The reasons for these high inflation figures are as follows:
Suspended trade relations with Russia
Disruptions to the supply of raw materials from Ukraine due to the war
Global supply chain issues
High levels of consumption in Western industrialized countries (pent-up demand after the coronavirus pandemic)
In short, we are currently in an inflationary phase. However, the Swiss National Bank does not as yet see the higher inflation index as a reason to intervene. It expects inflation to slow to around 1% by the end of 2022.
5. What happens to my mortgage during inflation?
What does 2% inflation mean for people in Switzerland? If you keep your savings for 10 years without earning interest, you will lose 21.9% of your purchasing power. From the point of view of savers, inflation is therefore equivalent to expropriation.
The converse is true of a loan. Borrowers benefit from inflation. The longer the loan term, the better. This is particularly true of long-term mortgages.

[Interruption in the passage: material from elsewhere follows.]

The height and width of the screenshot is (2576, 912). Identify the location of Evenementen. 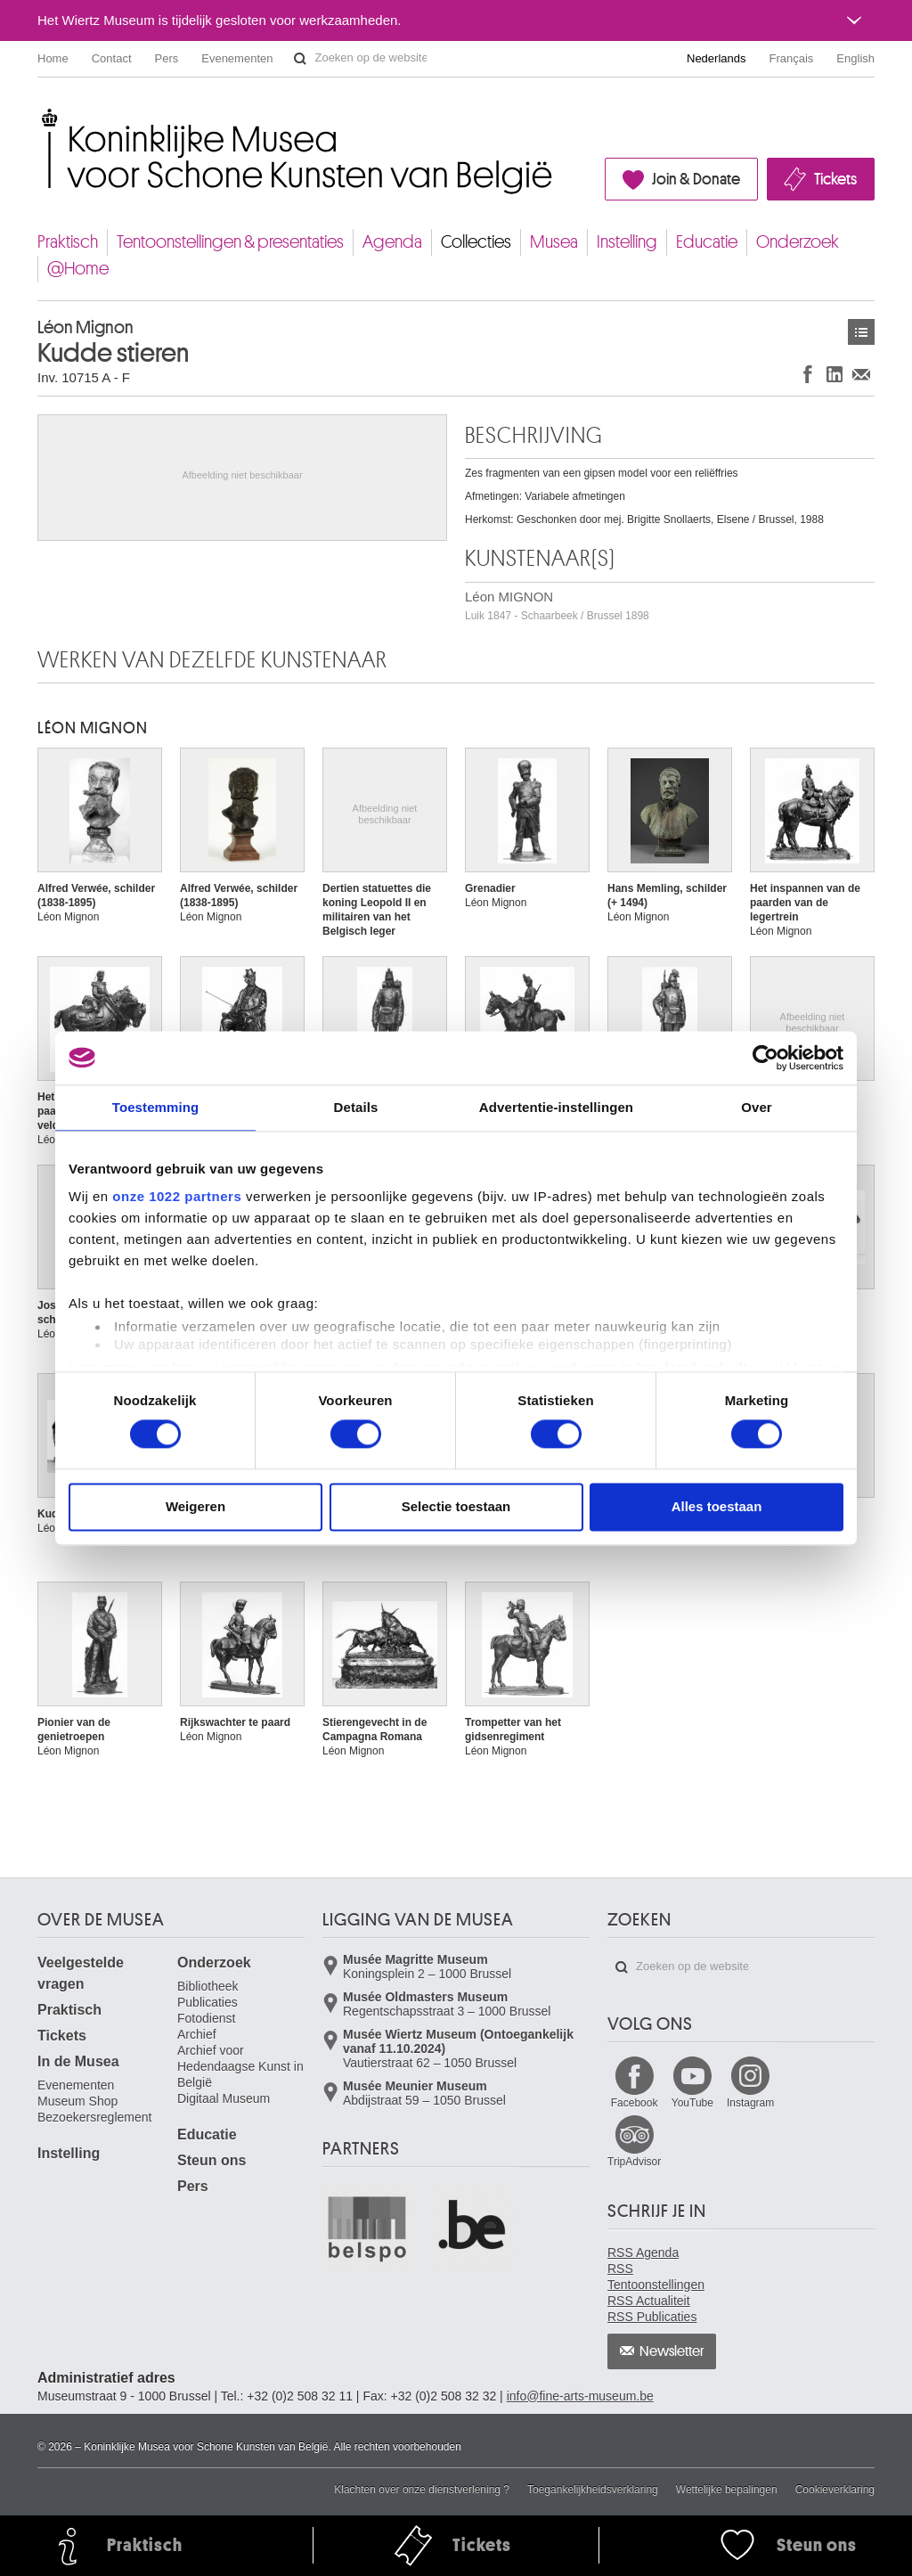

A 20-year mortgage that has matured still has a real value equal to 51.4% of the original loan at an average of 2% inflation.
6. Is inflation good for borrowers?
In principle, all borrowers benefit from inflation provided that their income is sufficient to meet interest and repayment obligations.
Rampant inflation, however, can spell a debt trap for people without financial reserves: if inflation is too high, central banks slow down the growth of the national economy by reducing the money supply.
This leads to restructuring in the real economy and thus to a temporarily higher unemployment rate. Debt associated with job loss can quickly lead to over-indebtedness.